We drove to a different city within the Taipei sprawl, Banqiao, one of the old city-centers. There we spent a few hours exploring the Lin Family Gardens, a beautiful old set of Chinese gardens. The Lin Family was the richest in Taiwan for several generations, and the gardens stood as a testament to their love of arts and culture. We wandered through beautiful corridors and courtyards, explored studies and floating stages, and even wove our way through a tiny cave. All of it was perfectly designed for maximum fang shui, and every piece had its art. Even the smallest wooden sidings on buildings had beautiful paintings or carvings on them.
From there we went to a "European Cuisine" restaurant, which was a lot of fun. For the most part it was about what one might expect from an upscale restaurant in America, but with a few interesting Taiwanese touches. The drinking water was warm, for example--it's winter, after all. Orange juice was served as a dessert all its own, and came in a tall champagne flute.
In the afternoon, we drove out of the city in a different direction, and A.Lee and I were dropped off at the National Palace Museum. The National Palace Museum contains most of the artifacts brought over during the Chinese Civil War. As such, it has a vast and sprawling set of collections, which were delightfully fun to explore. There were beautiful scrolls, elegant jade carvings, ancient bronze daggers, and so on. Also, thousands of Japanese tourists. The place was packed with them, and A.Lee and I spent a fair bit of time dodging and ducking between dense tour groups.
We took the MRT back to the room and relaxed for a little bit, as we were both feeling fairly jet-lagged, and then we struck out for the night market. Taiwan is known for its exciting and fun night markets, and this certainly did not let down. It took us a little bit of finding, as it was tucked away amongst the myriad side-streets near one of Taipei's main universities, but we did eventually stumble across it.
It was very different from what I had been expecting. It was nothing like the indoor markets from the day before--this was upscale and classy. Part of that was probably the clientele, who were clearly mostly students from the university. The narrow streets were jam-packed with Taiwanese hipsters, chatting amiably on their cell phones, buying clothes at the trendy boutique stands, and munching on sweet bao and steamed vegetables. There were also quite a few foreigners, so I didn't attract much attention.
For dinner we stopped into a little restaurant and had some fun trying to decipher the menu (A.Lee's character-reading skills are a bit spotty, which is understandable given the vast library of Chinese characters). After ordering some noodles and fried rice, A.Lee realized it was a place specializing in hand-shaved noodles, which turned out to be quite delicious. My beef fried rice was probably the best fried rice I've ever had.

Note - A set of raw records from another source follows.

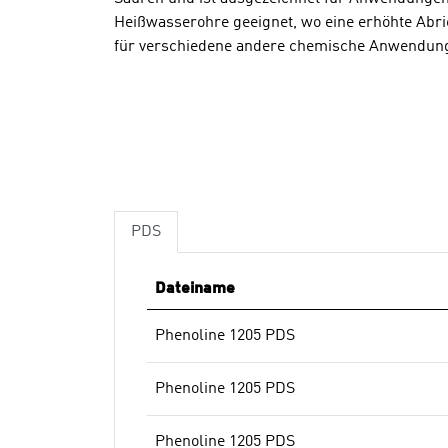
Heißwasserohre geeignet, wo eine erhöhte Abrie
für verschiedene andere chemische Anwendun
PDS
Dateiname
Phenoline 1205 PDS
Phenoline 1205 PDS
Phenoline 1205 PDS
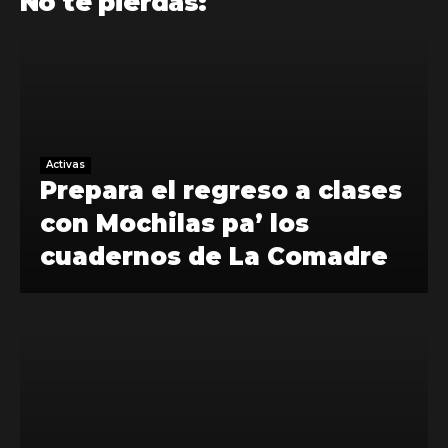
No te pierdas:
Activas
Prepara el regreso a clases
con Mochilas pa’ los
cuadernos de La Comadre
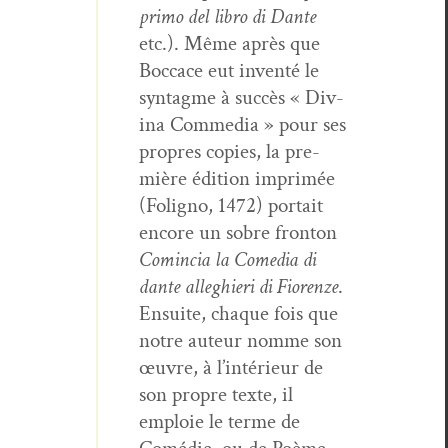
pri­mo del libro di Dante
etc.). Même après que
Boc­cace eut inven­té le
syn­tagme à suc­cès « Div­
ina Com­me­dia » pour ses
pro­pres copies, la pre­
mière édi­tion imprimée
(Folig­no, 1472) por­tait
encore un sobre fron­ton
Com­in­cia la Come­dia di
dante alleghieri di Fioren­ze
.
Ensuite, chaque fois que
notre auteur nomme son
œuvre, à l’intérieur de
son pro­pre texte, il
emploie le terme de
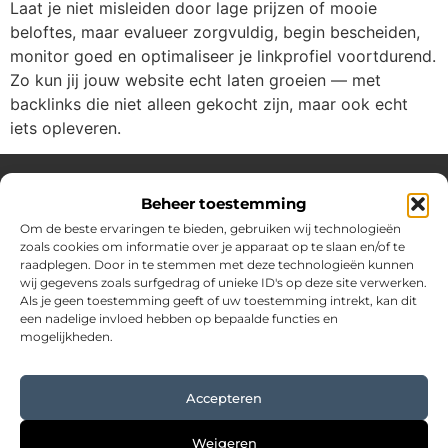
Laat je niet misleiden door lage prijzen of mooie
beloftes, maar evalueer zorgvuldig, begin bescheiden,
monitor goed en optimaliseer je linkprofiel voortdurend.
Zo kun jij jouw website echt laten groeien — met
backlinks die niet alleen gekocht zijn, maar ook echt
iets opleveren.
Beheer toestemming
Over Hostingplaneet
Om de beste ervaringen te bieden, gebruiken wij technologieën
zoals cookies om informatie over je apparaat op te slaan en/of te
Jouw bron voor inspiratie en praktische tips voor het
raadplegen. Door in te stemmen met deze technologieën kunnen
dagelijks leven.
wij gegevens zoals surfgedrag of unieke ID's op deze site verwerken.
Verken een uitgebreide collectie blogs en artikelen boordevol
Als je geen toestemming geeft of uw toestemming intrekt, kan dit
waardevolle adviezen en verrassende inzichten om elke dag
een nadelige invloed hebben op bepaalde functies en
optimaal te benutten.
mogelijkheden.
Bericht categorie
Accepteren
Main Links
Weigeren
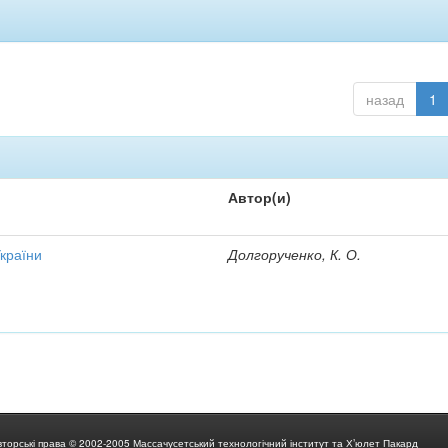
назад
1
Автор(и)
України
Долгорученко, К. О.
вторські права © 2002-2005 Массачусетський технологічний інститут та Х’юлет Пакард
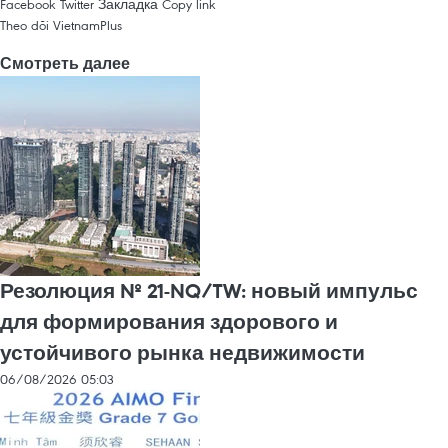
Facebook
Twitter
Закладка
Copy link
Theo dõi VietnamPlus
Смотреть далее
Резолюция № 21-NQ/TW: новый импульс
для формирования здорового и
устойчивого рынка недвижимости
06/08/2026 05:03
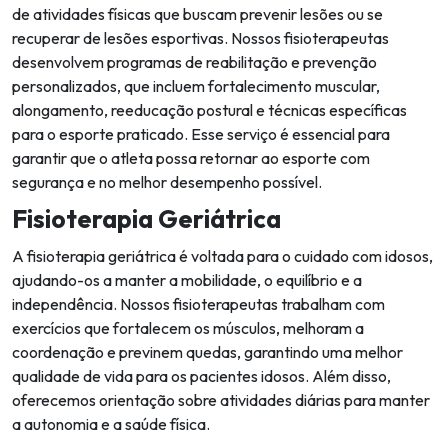
de atividades físicas que buscam prevenir lesões ou se
recuperar de lesões esportivas. Nossos fisioterapeutas
desenvolvem programas de reabilitação e prevenção
personalizados, que incluem fortalecimento muscular,
alongamento, reeducação postural e técnicas específicas
para o esporte praticado. Esse serviço é essencial para
garantir que o atleta possa retornar ao esporte com
segurança e no melhor desempenho possível.
Fisioterapia Geriátrica
A fisioterapia geriátrica é voltada para o cuidado com idosos,
ajudando-os a manter a mobilidade, o equilíbrio e a
independência. Nossos fisioterapeutas trabalham com
exercícios que fortalecem os músculos, melhoram a
coordenação e previnem quedas, garantindo uma melhor
qualidade de vida para os pacientes idosos. Além disso,
oferecemos orientação sobre atividades diárias para manter
a autonomia e a saúde física.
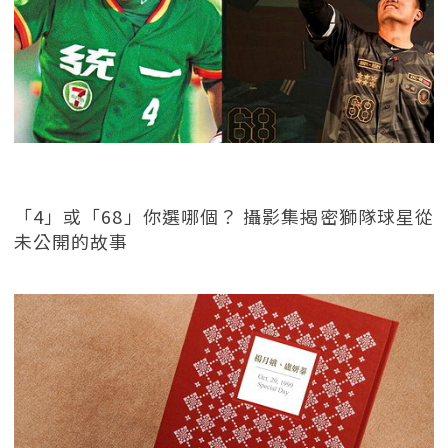
「4」或「68」你選哪個？ 攝影集揭密獅隊球星從
未公開的故事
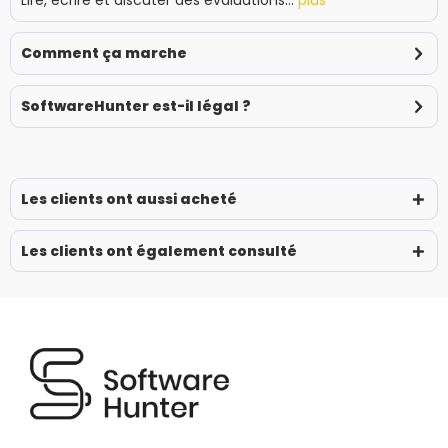
Lire, écrire et discuter des évaluations...
plus
Comment ça marche
SoftwareHunter est-il légal ?
Les clients ont aussi acheté
Les clients ont également consulté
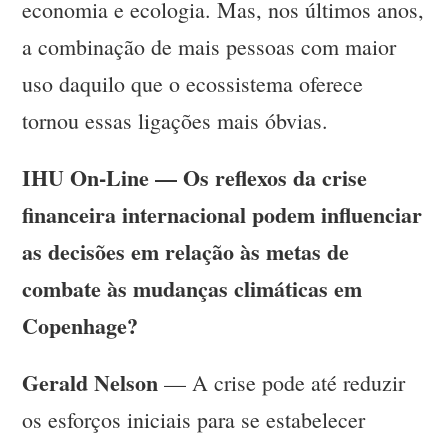
economia e ecologia. Mas, nos últimos anos,
a combinação de mais pessoas com maior
uso daquilo que o ecossistema oferece
tornou essas ligações mais óbvias.
IHU On-Line — Os reflexos da crise
financeira internacional podem influenciar
as decisões em relação às metas de
combate às mudanças climáticas em
Copenhage?
Gerald Nelson
— A crise pode até reduzir
os esforços iniciais para se estabelecer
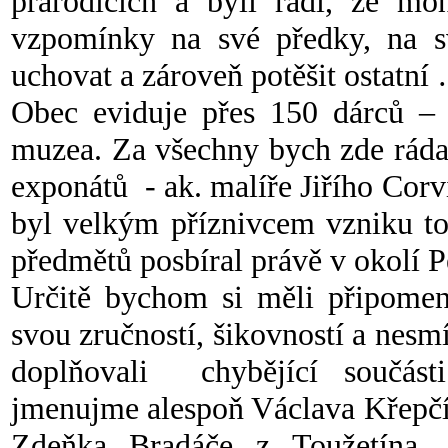
prarodičích a byli rádi, že mo
vzpomínky na své předky, na s
uchovat a zároveň potěšit ostatn
Obec eviduje přes 150 dárců – 
muzea. Za všechny bych zde ráda
exponátů - ak. malíře Jiřího Cor
byl velkým příznivcem vzniku t
předmětů posbíral právě v okolí
Určitě bychom si měli připomen
svou zručností, šikovností a nesmí
doplňovali chybějící součás
jmenujme alespoň Václava Křepčí
Zdeňka Bradáče z Toužetína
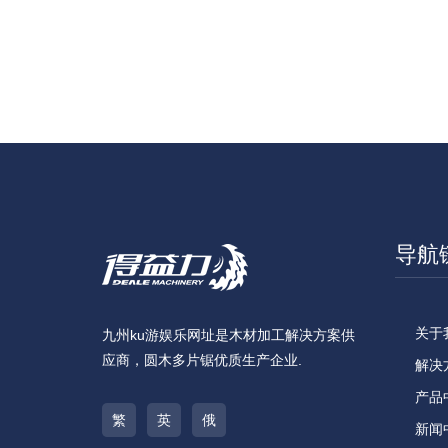
导航
关于
九州ku游娱乐网址是木材加工解决方案供
应商，圆木多片锯优质生产企业.
解决
产品
繁
英
俄
新闻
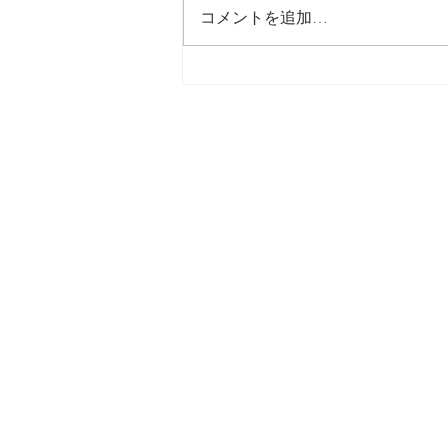
最後の日記です
コメントを追加…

Dessert came in the form of some street xiao long bao, served from a tiny cart. I watched them make and roll the tiny buns, churning them out one every second or two. They were thrown in one of two giant pans, covered with a bit of water, and steamed fresh. We were handed two for 16NT$, about fifty cents. They were, of course, extremely delicious. (We later discovered that we had accidentally stumbled upon an extremely famous stand, that often has a long line, purely by chance.)
Satisfied with our day's adventures and culinary delights, we retreated to the room to pass out for the night.